Assignment: Whenever a line below includes the string "Listrik", show it.

Records supplied:

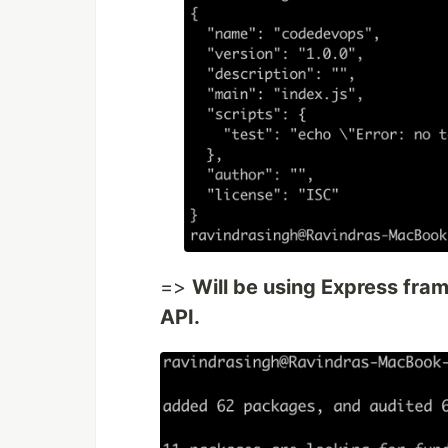
=>
Will be using Express fr
API.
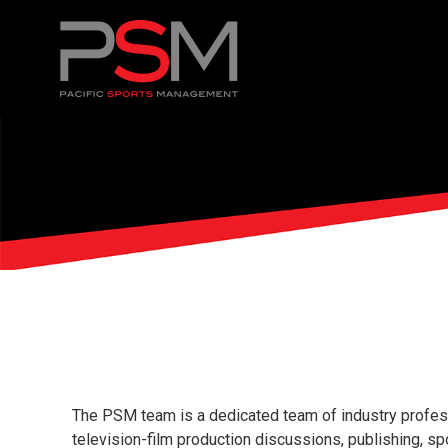
The PSM team is a dedicated team of industry professi
television-film production discussions, publishing, s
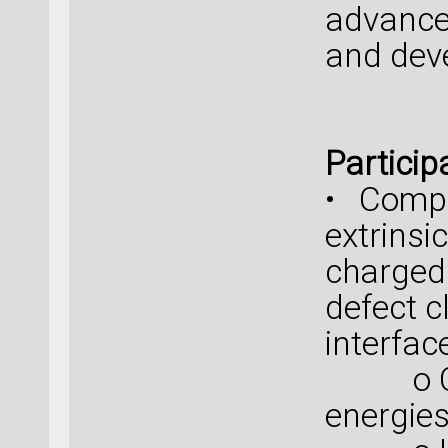
advance
and dev
Particip
• Compr
extrinsi
charged
defect c
interfac
o Calc
energies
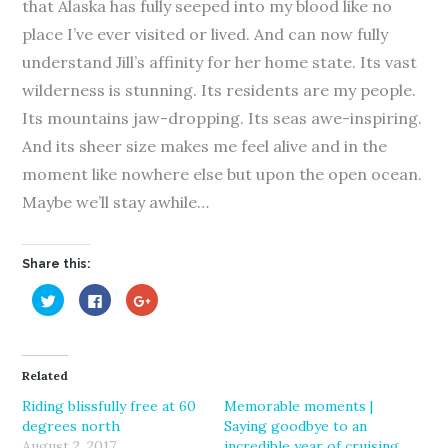
that Alaska has fully seeped into my blood like no
place I’ve ever visited or lived. And can now fully
understand Jill’s affinity for her home state. Its vast
wilderness is stunning. Its residents are my people.
Its mountains jaw-dropping. Its seas awe-inspiring.
And its sheer size makes me feel alive and in the
moment like nowhere else but upon the open ocean.
Maybe we’ll stay awhile…
Share this:
C
C
C
l
l
l
i
i
i
c
c
c
k
k
k
t
t
t
o
o
o
Related
s
s
s
h
h
h
a
a
a
Riding blissfully free at 60
Memorable moments |
r
r
r
degrees north
Saying goodbye to an
e
e
e
o
o
o
August 2, 2017
incredible year of cruising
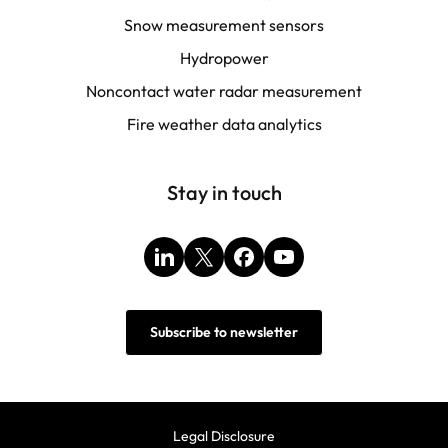
Snow measurement sensors
Hydropower
Noncontact water radar measurement
Fire weather data analytics
Stay in touch
LinkedIn
X
Facebook
YouTube
Subscribe to newsletter
Legal Disclosure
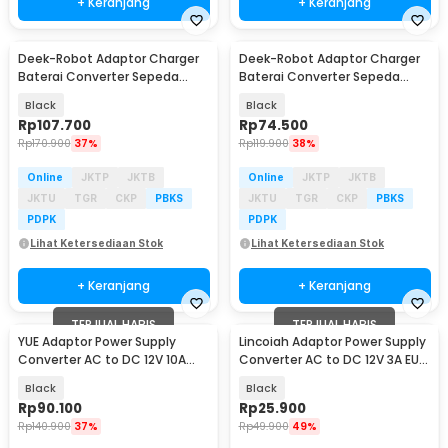
+ Keranjang
+ Keranjang
Deek-Robot Adaptor Charger
Deek-Robot Adaptor Charger
Baterai Converter Sepeda
Baterai Converter Sepeda
Listrik 67.2V 2A - 60V2A
Listrik 29.2V 2A - TC-001
Black
Black
Rp
107.700
Rp
74.500
Rp
170.900
37%
Rp
119.900
38%
Online
JKTP
JKTB
Online
JKTP
JKTB
JKTU
TGR
CKP
PBKS
JKTU
TGR
CKP
PBKS
PDPK
PDPK
Lihat Ketersediaan Stok
Lihat Ketersediaan Stok
+ Keranjang
+ Keranjang
TERJUAL HABIS
TERJUAL HABIS
YUE Adaptor Power Supply
Lincoiah Adaptor Power Supply
Converter AC to DC 12V 10A
Converter AC to DC 12V 3A EU
120W - PS-12VDC10AMP
Plug - 1230
Black
Black
Rp
90.100
Rp
25.900
Rp
140.900
37%
Rp
49.900
49%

Task result:
Listrik 67.2V 2A - 60V2A
Listrik 29.2V 2A - TC-001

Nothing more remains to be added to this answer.